UrbanInstitute / education-data-package-stata

MIT License
19 stars 4 forks source link

Issue with CSV option #59

Closed ericatheresa closed 5 years ago

ericatheresa commented 5 years ago

A few people have recently encountered (possibly unrelated) errors using the csv option. @grahamimac @ddorio

One example is: educationdata using "college scorecard student-characteristics aid-applicants", sub(year=2014) csv

Error message:

variable count_total_FAFSA_applicants not found stata(): 3598 Stata returned error labelcsv(): - function returned error downloadcsv(): - function returned error getalldata(): - function returned error

: - function returned error Another is: educationdata using "school ccd enrollment race", sub(grade=99 year=2015) csv This runs, but returns fewer than 6,000 schools.
grahamimac commented 5 years ago

Thanks @ericatheresa. Tagging @VivianSihanZHENG to see if she can replicate. Three questions:

1) Do you know in which versions of the package these errors occurred? 2) Were you able to replicate these errors? 3) How many schools do we expect the second one to return if it's correct?

Thanks! Vivian please test these cases in the mean time and look into the issues.

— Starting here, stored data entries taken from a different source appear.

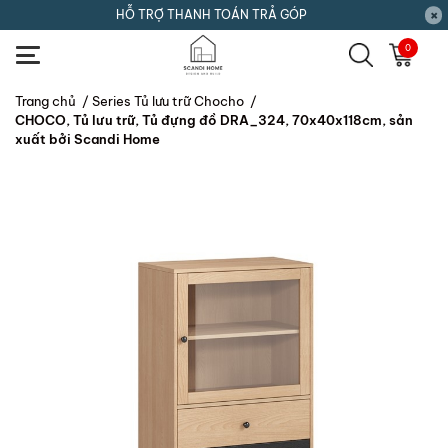
HỖ TRỢ THANH TOÁN TRẢ GÓP
0
Trang chủ
/
Series Tủ lưu trữ Chocho
/
CHOCO, Tủ lưu trữ, Tủ đựng đồ DRA_324, 70x40x118cm, sản
xuất bởi Scandi Home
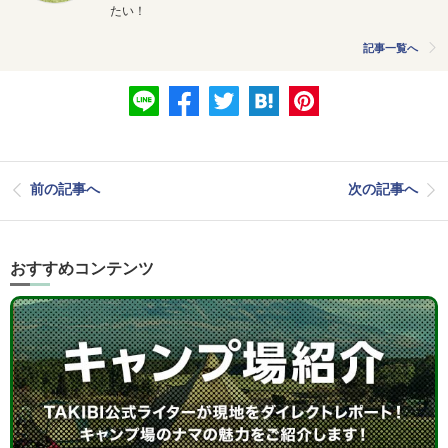
たい！
記事一覧へ
前の記事へ
次の記事へ
おすすめコンテンツ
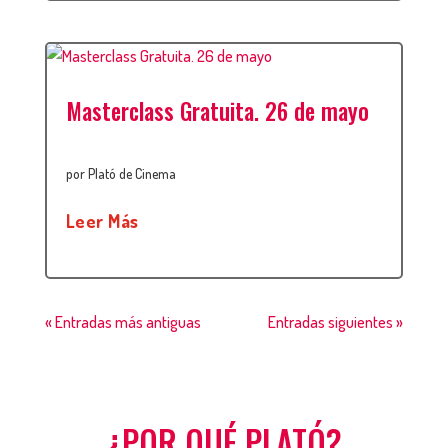
Masterclass Gratuita. 26 de mayo
por
Plató de Cinema
Leer Más
« Entradas más antiguas
Entradas siguientes »
¿POR QUÉ PLATÓ?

VivianSihanZHENG commented 5 years ago

Hi @ericatheresa @grahamimac , I tested in the STATA package Version 0.3.1 (latest version), and I was able to return the results without errors. For educationdata using "school ccd enrollment race", sub(grade=99 year=2015) csv, 136080 observations are returned, and there are 5670 unique ncessch.

I think we caught this issue when running tests in the previous release, and Graham fixed it in version 0.3.1. I would recommend updating the package to the latest version, and try running them again. Thanks!!

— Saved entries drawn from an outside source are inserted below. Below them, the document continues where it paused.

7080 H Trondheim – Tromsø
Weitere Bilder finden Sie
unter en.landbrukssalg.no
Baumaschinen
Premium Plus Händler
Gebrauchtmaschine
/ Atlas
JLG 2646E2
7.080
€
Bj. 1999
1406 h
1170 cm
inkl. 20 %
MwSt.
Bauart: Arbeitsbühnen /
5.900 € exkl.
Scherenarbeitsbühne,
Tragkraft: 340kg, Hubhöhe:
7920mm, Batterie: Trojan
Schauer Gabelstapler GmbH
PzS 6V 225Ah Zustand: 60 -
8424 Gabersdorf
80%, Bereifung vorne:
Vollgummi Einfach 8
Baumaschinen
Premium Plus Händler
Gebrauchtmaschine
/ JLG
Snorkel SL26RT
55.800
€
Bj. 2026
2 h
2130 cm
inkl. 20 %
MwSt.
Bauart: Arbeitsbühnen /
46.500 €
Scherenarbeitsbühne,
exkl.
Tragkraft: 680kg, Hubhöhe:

ericatheresa commented 5 years ago

Hi @VivianSihanZHENG -- that's what I get as well. The call should return about 100,000 schools and millions of observations. It seems to only be pulling the first five states, and quits halfway through California.

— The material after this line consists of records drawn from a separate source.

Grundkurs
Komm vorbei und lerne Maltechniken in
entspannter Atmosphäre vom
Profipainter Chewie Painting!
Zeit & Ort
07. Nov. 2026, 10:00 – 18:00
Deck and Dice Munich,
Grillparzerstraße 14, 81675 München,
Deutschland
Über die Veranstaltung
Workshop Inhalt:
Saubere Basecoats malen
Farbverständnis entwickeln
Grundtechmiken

ericatheresa commented 5 years ago

@VivianSihanZHENG I updated the package and that fixed the scorecard example (thanks!), but not the ccd example.

VivianSihanZHENG commented 5 years ago

hi @ericatheresa, i checked in API using https://educationdata.urban.org/api/v1/schools/ccd/enrollment/2015/grade-99/race/, and 774488 records are returned. Does this record look correct to you?

ericatheresa commented 5 years ago

@VivianSihanZHENG Yep, that sounds about right!

VivianSihanZHENG commented 5 years ago

hi @ericatheresa, I checked the original CSV file, and filter by filter(grade==99, year==2015, sex==99), and it returned 774488 records with 96811 unique ncessch IDs, which matches with what's returned in API. So I believe the underlying CSV file is correct. I will then check the STATA package programs. @grahamimac Will get it back to you asap!

VivianSihanZHENG commented 5 years ago

hi @ericatheresa, I found that the CSV file in the S3 bucket was not complete (where the STATA package csv option grabs the data), which causing fewer rows in the STATA package. The issue has been automatically resolved after I re-uploaded the CSV file to S3. And I think I was looking at the wrong bucket earlier. Sorry about the confusion! You could test it in STATA now. Please let me know if you see anything else!

The other thing I noticed is that the results from educationdata using "school ccd enrollment race", sub(grade=99 year=2015) csv still keep all values for the variable sex. Does this look correct to you? Thanks!!

ericatheresa commented 5 years ago

Thanks, @VivianSihanZHENG ! Works great now. Following up separately on issue #2.